D. Fraud and Punitive Damages

Unocal next contends the district court’s punitive damage award based on the fraud claim was erroneous because Oregon requires an award of actual damages to support an award of punitive damages and the jury did not award the plaintiffs any actual damages on their fraud claim. We reject Unocal’s argument because the jury in this case did award economic damages to each of the plaintiffs. This award supports the district court’s punitive damage award.

E. Due Process and Punitive Damages

Unocal argues the award of punitive damages violated due process because the Amos judgment and the judgment in this case imposed successive awards of punitive damages on Unocal, punishing it twice for the same conduct.
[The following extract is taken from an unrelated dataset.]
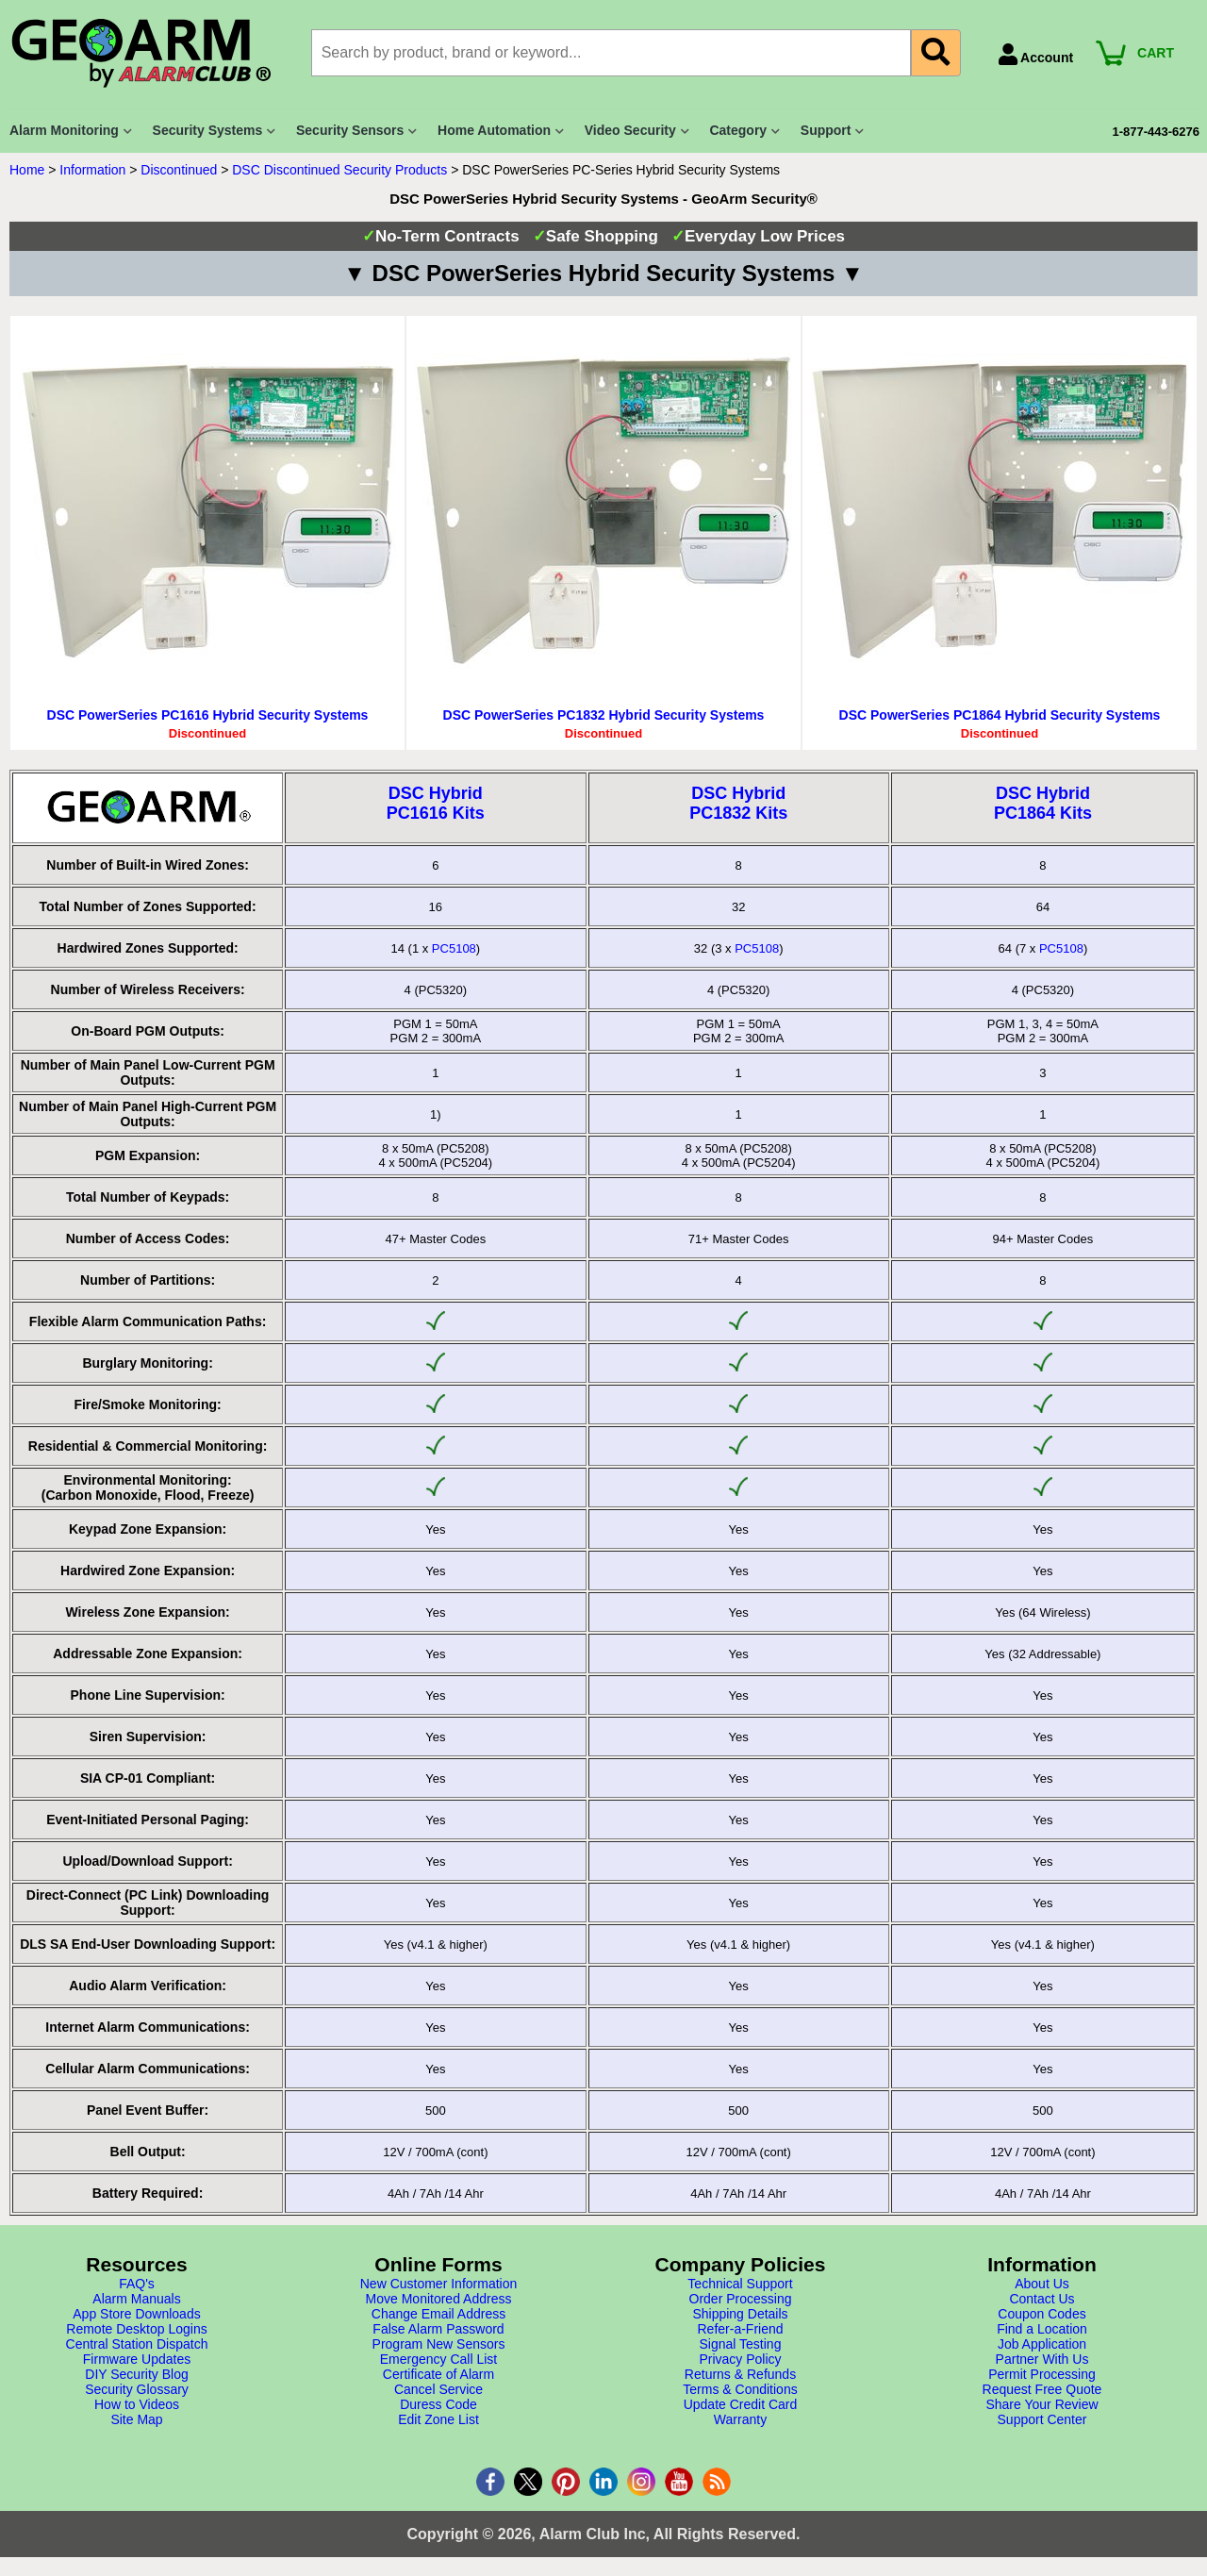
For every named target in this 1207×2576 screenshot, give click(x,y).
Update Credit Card (741, 2404)
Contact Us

We reject this argument. It proceeds from a false premise. Although a jury awarded punitive damages in the Amos case, the judgment in that case was appealed and the case was settled. Whether the settlement included the payment of any punitive damages is a matter of conjecture. The only punitive damage sum for which Unocal is liable according to the record before us is the punitive damage award in this case.

CONCLUSION

We affirm the district court’s determination that offensive collateral estoppel was available for application in the present case based upon the vacated Amos judgment. We also affirm the district court’s application of collateral estoppel to establish Unocal’s liability and to fix the amount of punitive damages.

AFFIRMED.

. In its brief in support of vacatur, Unocal indicated its concern with Chemetron Corp. v. Business Funds, Inc., 682 F.2d 1149 (5th Cir.1982), vacated and remanded on other grounds, 460 U.S. 1007, 103 S.Ct. 1245, 75 L.Ed.2d 476 (1983), and with the possible preclusive effect of the Amos judgment if vacated. In Chemetron, the Fifth Circuit held that issue preclusion based on facts found in an earlier case could apply in a subsequent case even though the trial court's written findings of fact in the earlier case had been withdrawn as a condition of settlement prior to entry of judgment. Id. at 1187-92. Neither party, however, called Judge Panner's attention to Ringsby, nor suggested a condition of their settlement was that the court determine the judgment would not have preclusive effect.

. Offensive collateral estoppel arises when "the plaintiff seeks to foreclose the defendant from litigating an issue the defendant has previously litigated unsuccessfully in an action with another party.” Parklane Hosiery, 439 U.S. 322, 326 n. 4, 99 S.Ct. 645, 649 n. 4, 58 L.Ed.2d 552 (1979).